Sundays at 10 p.m. on HBO. Six episodes into the first season.
People who worried that HBO’s twisted new family drama, Big Love, would create support for the legalization of plural marriage probably needn’t have bothered. Although the show is sympathetic to the polygamous Hendricksons, it certainly doesn’t make their family structure — one husband, three wives and seven children — look desirable. None of the children see enough of their father, who is spread thin between three households. The patriarch of the family, Bill Hendrickson, is constantly overwhelmed by the needs, both emotional and financial, of his large, segmented family. The sister-wives, unable to completely suppress their natural jealousy, feel neglected and isolated and develop awful passive-aggressive tendencies. But what makes a family dysfunctional and unstable makes a television show dramatic and entertaining. If polygamy created a healthy, secure family unit, Big Love wouldn’t be nearly so intriguing.
The writers of Big Love are weaving together numerous threads with admirable skill, and the cast is one of the strongest currently on TV. As Bill Hendrickson, Bill Paxton expertly projects his character’s self-righteous imperiousness without ever allowing us to lose sight of his good intentions and genuine love for his family. Jeanne Tripplehorn, Chloë Sevigny, and Ginnifer Goodwin play Hendrickson’s wives — Barb, Nicki and Margene — as a claustrophobic sorority trying to make the best of an awkward family arrangement.
The actresses must relish the opportunity to play such complicated women. The show allow Tripplehorn, for example, to be a sexual woman despite the fact that she’s in her 40s — nearly ancient by Hollywood standards. Sevigny often plays the antagonist on Big Love, but she is a pitiably human one. Her character, Nicki, is a compulsive spender, and in one heartbreaking scene, she sits on her bed calculating just how much credit card debt she has accrued. Dismayed at the number, she feebly turns the covers over the piles of damning statements, as if that will wipe away the balance. Sevigny makes that action both infuriatingly childlike and all too recognizable. Goodwin, too, humanizes what could have been a paper-thin stereotype: in her case, the overwhelmed, slightly incompetent young mother. Although her character isn’t much given to introspection, Goodwin makes clear what a terrible bargain this lonely individual made, winning a family but losing the opportunity to build bonds with people outside it.
The lead quartet is uniformly stellar, but the supporting actors are the ones who make Big Love truly memorable. As the menacing leader of the polygamous compound where Hendrickson grew up, Harry Dean Stanton delivers his lines in an oddly quiet tone that paradoxically makes his performance that much more frightening. Grace Zabriskie gives Hendrickson’s mother, a true harridan, a delightfully funny edge without taking cheap shots and unfairly demeaning her. Amanda Seyfried, Bruce Dern, Mary Kay Place, Daveigh Chase, Melora Walters and Shawn Doyle, too, deliver remarkable work. It’s difficult to know whom to single out.

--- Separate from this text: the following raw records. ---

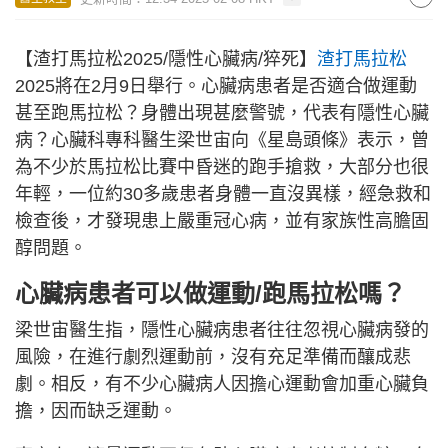
【渣打馬拉松2025/隱性心臟病/猝死】
渣打馬拉松
2025將在2月9日舉行。心臟病患者是否適合做運動
甚至跑馬拉松？身體出現甚麼警號，代表有隱性心臟
病？心臟科專科醫生梁世宙向《星島頭條》表示，曾
為不少於馬拉松比賽中昏迷的跑手搶救，大部分也很
年輕，一位約30多歲患者身體一直沒異樣，經急救和
檢查後，才發現患上嚴重冠心病，並有家族性高膽固
醇問題。
心臟病患者可以做運動/跑馬拉松嗎？
梁世宙醫生指，隱性心臟病患者往往忽視心臟病發的
風險，在進行劇烈運動前，沒有充足準備而釀成悲
劇。相反，有不少心臟病人因擔心運動會加重心臟負
擔，因而缺乏運動。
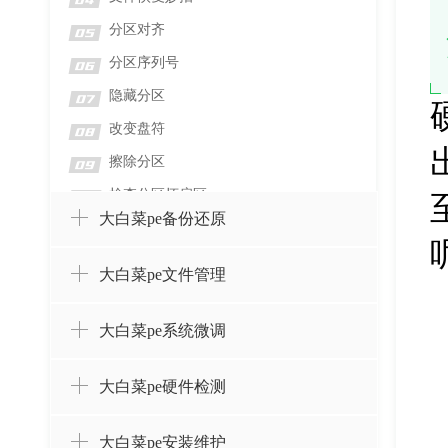
04
分区对齐
05
分区序列号
06
隐藏分区
07
改变盘符
08
擦除分区
09
检查分区坏扇区
10
大白菜pe备份还原
检测分区错误
11
格式化分区
12
大白菜pe文件管理
删除分区并擦除数据
13
删除分区而不删除数据
14
大白菜pe系统微调
设置卷标
15
大白菜pe硬件检测
创建分区
16
合并分区
17
大白菜pe安装维护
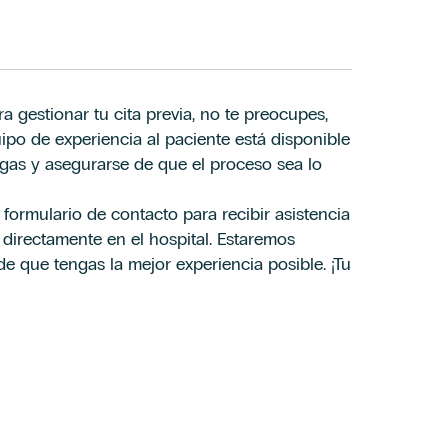
a gestionar tu cita previa, no te preocupes,
ateria de protección de datos de la Cláusula informativa de
ateria de protección de datos de la Cláusula informativa de
po de experiencia al paciente está disponible
ngas y asegurarse de que el proceso sea lo
omerciales, incluido por medios electrónicos, y la elaboración
omerciales, incluido por medios electrónicos, y la elaboración
 Hospiten cuya composición puedes ser consultada en el Aviso
 Hospiten cuya composición puedes ser consultada en el Aviso
formulario de contacto para recibir asistencia
os directamente en el hospital. Estaremos
 que tengas la mejor experiencia posible. ¡Tu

The creators of Big Love clearly have a perceptive eye, for the humanity of the characters shines even in the alien worlds of cultlike rural compounds and overpopulated marriages. Only six episodes into the first season, the series still has plenty of time to take a sharp nosedive in quality, but the evidence thus far and the intriguing plot lines set in motion suggest that Big Love just might earn its name. As for convincing ordinary Americans to take on additional wives, well, that seems considerably less likely.